As a sheer coincidence, early last week I built a caller ID spoofing application on our speech platform at work. It was a really simple app to write, and it works like a charm. The very next day I saw the article on *38 on Slashdot.

With their service, you first register your phone number with them and agree to pay $20/month plus 7-10 cents per minute, based on calling volume. Then, you go to their website and enter a number to call and the calling number you want to spoof. An automated service calls you back, dials the first number, while spoofing the caller ID with the second number.

I like my implementation better, since it doesn’t require Internet access. I call a toll free number that connects me to my application hosted by a VoiceXML service provider. My app then asks you to enter (speech or DTMF) the number to call. Then, it asks you for the number to spoof. Seconds later, the phone at the first number is ringing, but the calling number that that person sees (assuming they have caller ID support) is the second number.

From the NY Times article:

“The developers of Star38, who say they required only 65 lines of computer code and $3,000 to create their service …”

Heh, the original version of mine was 51 lines of commented code and took me only about four hours of coding and testing time to complete.
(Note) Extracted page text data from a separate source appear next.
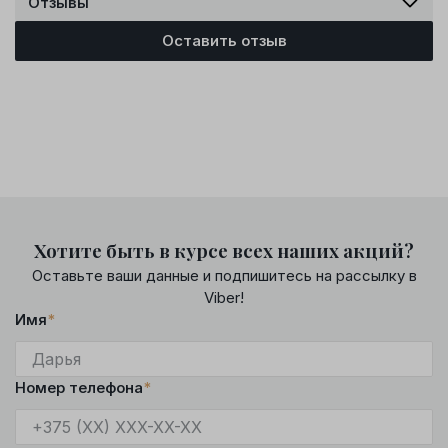
Отзывы
Оставить отзыв
Хотите быть в курсе всех наших акций?
Оставьте ваши данные и подпишитесь на рассылку в
Viber!
Имя
*
Номер телефона
*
Even if I was charging 1999 dotcom era consultant wages, that would come in well under $3,000. If I had written it in static VoiceXML, it would have been about twenty-five lines of code (and that’s human readable code with no wacky obfuscations to shorten the length). I could easy rewrite it in fewer than twenty lines of clean, albeit uncommented, code on our platform, which dynamically generates VoiceXML.

9/3/2004: 12:17 am: RobertSpeech

Speech-enabled cars have come a long way since the annoying recorded message “The door is ajar” appeared in cars in the 80’s, before quickly disappearing from later models. Honda and IBM are now working on a car that not only talks to you, but also listens. IBM’s contribution is an embedded version of their ViaVoice software that recognizes 700 commands and around 1.7 million street and city names.
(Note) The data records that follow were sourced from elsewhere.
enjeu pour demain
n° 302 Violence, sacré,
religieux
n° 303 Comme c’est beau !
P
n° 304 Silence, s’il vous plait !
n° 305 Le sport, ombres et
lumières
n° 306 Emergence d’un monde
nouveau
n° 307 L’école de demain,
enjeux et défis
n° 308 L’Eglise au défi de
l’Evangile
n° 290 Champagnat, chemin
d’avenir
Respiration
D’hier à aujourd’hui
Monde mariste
Tonight I was riding in a friend’s car and I was using the built-in GPS-based navigational system. The display was a large, bright LCD display built into the front dash and the user interface was quite good. However, there’s no way I could have entered street addresses while driving. A speech recognition interface like what IBM and Honda are developing would have been much, much better.

While a car is a pretty noisy environment, I often use my cellphone with an earbud to call into my VoiceXML apps while driving. The speech recognition performance is usually very good. As long as you don’t have the windows down while driving really fast or through a very noisy area, IBM’s embedded ViaVoice system should be able to work pretty well.